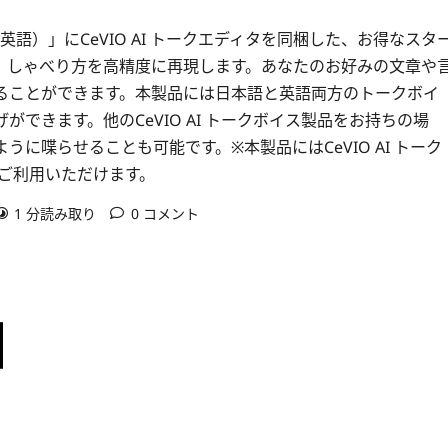
&英語）」にCeVIO AI トークエディタを同梱した、お得なスタ
癖、しゃべり方を高精度に再現します。あなたのお好みの文章や
ることができます。本製品には日本語と英語両方のトークボイ
できます。他のCeVIO AI トークボイス製品をお持ちの場
に喋らせることも可能です。※本製品にはCeVIO AI トーク
 をご利用いただけます。
1 分読み取り
0 コメント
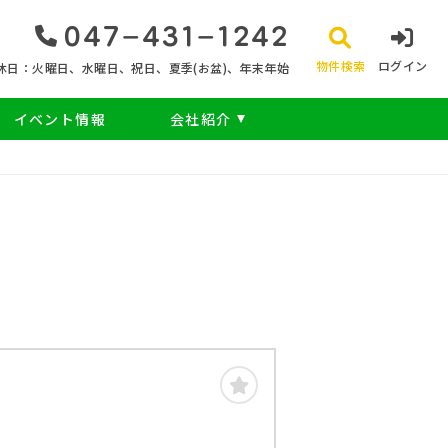
047‐431‐1242
物件検索
ログイン
休日：火曜日、水曜日、祝日、夏季(お盆)、年末年始
イベント情報
会社紹介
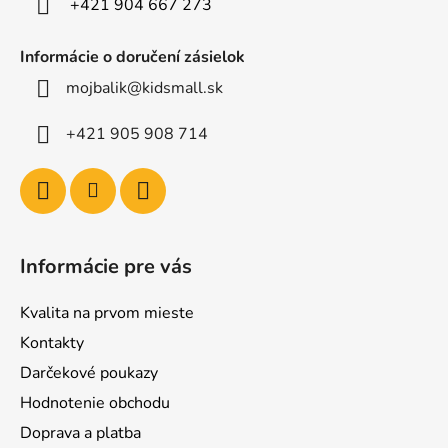
+421 904 667 273
Informácie o doručení zásielok
mojbalik@kidsmall.sk
+421 905 908 714
Informácie pre vás
Kvalita na prvom mieste
Kontakty
Darčekové poukazy
Hodnotenie obchodu
Doprava a platba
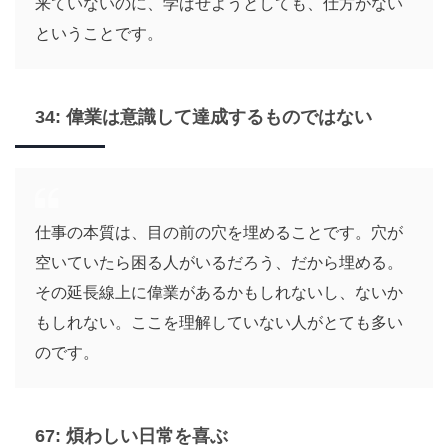
来ていないのに、学ばせようとしても、仕方がない
ということです。
34: 偉業は意識して達成するものではない
仕事の本質は、目の前の穴を埋めることです。穴が
空いていたら困る人がいるだろう、だから埋める。
その延長線上に偉業があるかもしれないし、ないか
もしれない。ここを理解していない人がとても多い
のです。
67: 煩わしい日常を喜ぶ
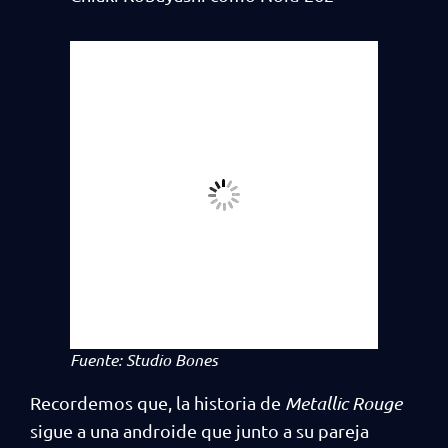
Fuente: Studio Bones
Recordemos que, la historia de
Metallic Rouge
sigue a una androide que junto a su pareja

What you have to do ->
Restate each line from the start of the listing through the line bearing "67: 煩わしい日常を喜ぶ" word for word. Drop the pictures.

Result of this exercise ->
&英語）」にCeVIO AI トークエディタを同梱した、お得なスタ
癖、しゃべり方を高精度に再現します。あなたのお好みの文章や
ることができます。本製品には日本語と英語両方のトークボイ
できます。他のCeVIO AI トークボイス製品をお持ちの場
に喋らせることも可能です。※本製品にはCeVIO AI トーク
 をご利用いただけます。
1 分読み取り
0 コメント
047‐431‐1242
物件検索
ログイン
休日：火曜日、水曜日、祝日、夏季(お盆)、年末年始
イベント情報
会社紹介
+421 904 667 273
Informácie o doručení zásielok
mojbalik@kidsmall.sk
+421 905 908 714
Informácie pre vás
Kvalita na prvom mieste
Kontakty
Darčekové poukazy
Hodnotenie obchodu
Doprava a platba
来ていないのに、学ばせようとしても、仕方がない
ということです。
34: 偉業は意識して達成するものではない
仕事の本質は、目の前の穴を埋めることです。穴が
空いていたら困る人がいるだろう、だから埋める。
その延長線上に偉業があるかもしれないし、ないか
もしれない。ここを理解していない人がとても多い
のです。
67: 煩わしい日常を喜ぶ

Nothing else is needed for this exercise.